::: PROVIDED MATERIAL
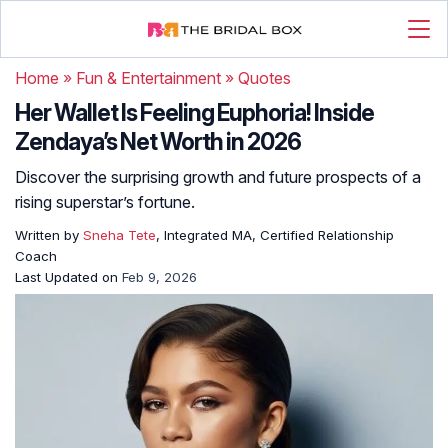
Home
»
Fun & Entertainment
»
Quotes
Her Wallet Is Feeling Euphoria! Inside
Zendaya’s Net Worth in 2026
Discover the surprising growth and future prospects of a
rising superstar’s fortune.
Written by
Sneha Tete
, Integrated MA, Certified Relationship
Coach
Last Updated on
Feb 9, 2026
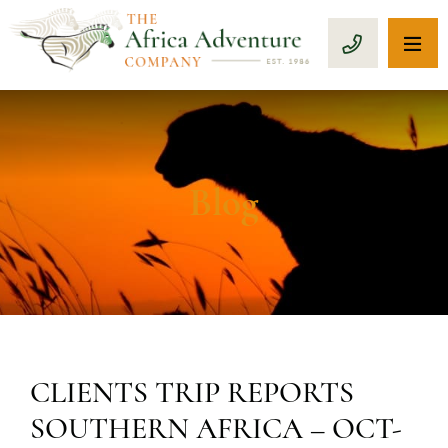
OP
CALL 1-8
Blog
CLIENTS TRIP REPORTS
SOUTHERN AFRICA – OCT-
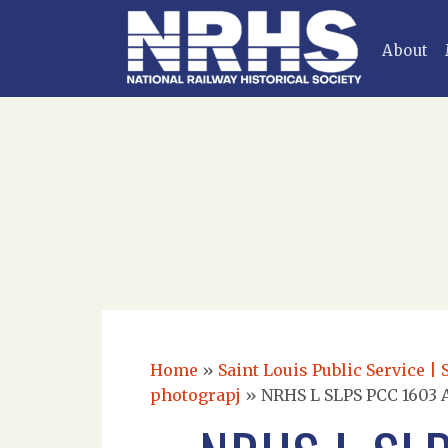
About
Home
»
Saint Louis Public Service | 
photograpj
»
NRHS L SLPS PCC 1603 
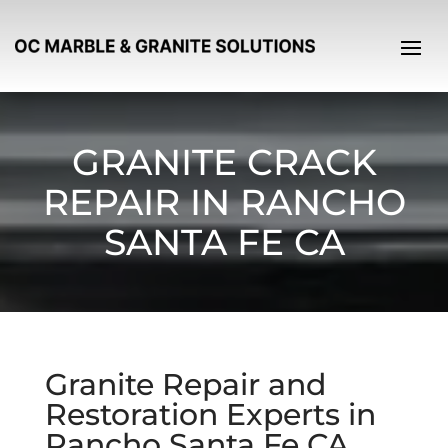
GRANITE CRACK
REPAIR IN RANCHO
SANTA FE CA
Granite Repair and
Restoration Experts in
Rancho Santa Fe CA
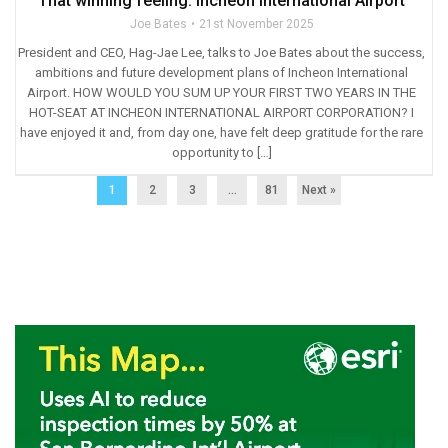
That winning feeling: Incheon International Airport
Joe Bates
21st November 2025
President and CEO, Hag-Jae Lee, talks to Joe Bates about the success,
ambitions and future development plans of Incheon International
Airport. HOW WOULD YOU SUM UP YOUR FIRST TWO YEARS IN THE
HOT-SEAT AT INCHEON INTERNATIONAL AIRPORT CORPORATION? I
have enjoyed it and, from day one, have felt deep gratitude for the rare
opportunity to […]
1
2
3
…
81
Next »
::::::
::: PROVIDED MATERIAL
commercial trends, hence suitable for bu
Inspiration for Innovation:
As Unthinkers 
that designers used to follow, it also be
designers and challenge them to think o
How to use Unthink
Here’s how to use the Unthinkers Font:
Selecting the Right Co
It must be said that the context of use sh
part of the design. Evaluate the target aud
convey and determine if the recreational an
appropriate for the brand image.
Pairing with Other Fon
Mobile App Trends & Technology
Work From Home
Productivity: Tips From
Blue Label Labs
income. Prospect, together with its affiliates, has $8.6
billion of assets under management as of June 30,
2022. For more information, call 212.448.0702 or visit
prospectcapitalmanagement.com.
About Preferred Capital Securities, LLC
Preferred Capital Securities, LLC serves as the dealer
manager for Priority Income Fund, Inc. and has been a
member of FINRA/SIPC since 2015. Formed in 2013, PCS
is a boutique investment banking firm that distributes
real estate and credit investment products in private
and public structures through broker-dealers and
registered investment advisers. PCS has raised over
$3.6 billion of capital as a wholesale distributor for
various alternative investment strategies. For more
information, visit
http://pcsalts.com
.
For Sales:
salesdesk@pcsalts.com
::::::
::: PROVIDED MATERIAL
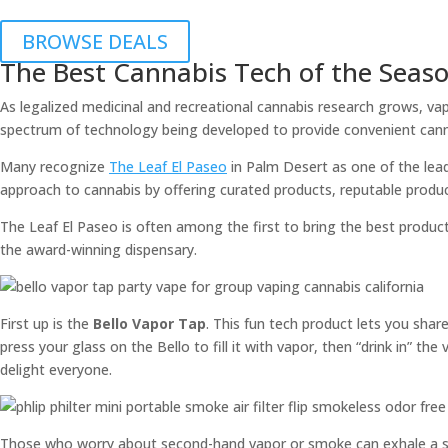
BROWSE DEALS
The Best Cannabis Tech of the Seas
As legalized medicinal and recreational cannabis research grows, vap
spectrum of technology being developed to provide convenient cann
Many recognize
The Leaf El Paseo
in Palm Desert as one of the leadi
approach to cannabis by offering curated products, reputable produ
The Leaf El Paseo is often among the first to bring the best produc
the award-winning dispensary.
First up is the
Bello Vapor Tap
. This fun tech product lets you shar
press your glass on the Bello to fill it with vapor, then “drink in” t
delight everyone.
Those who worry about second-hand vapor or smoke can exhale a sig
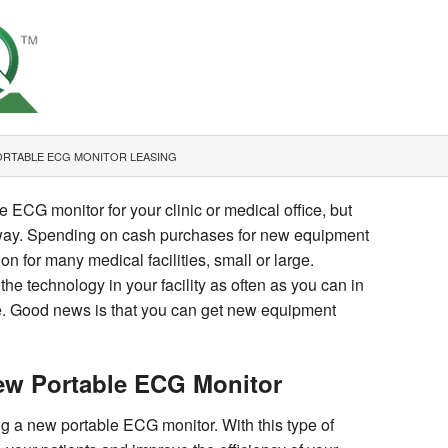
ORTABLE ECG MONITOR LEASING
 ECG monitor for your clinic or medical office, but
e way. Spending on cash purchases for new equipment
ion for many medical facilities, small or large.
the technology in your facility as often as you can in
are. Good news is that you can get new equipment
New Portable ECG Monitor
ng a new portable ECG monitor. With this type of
::::::
> _ASSIGNMENT_
What is needed is each line of the entries that contains the word "Bello".

> _SOLUTION FOR THIS TASK_
Bello Vapor Tap
press your glass on the Bello to fill it with vapor, then “drink in” t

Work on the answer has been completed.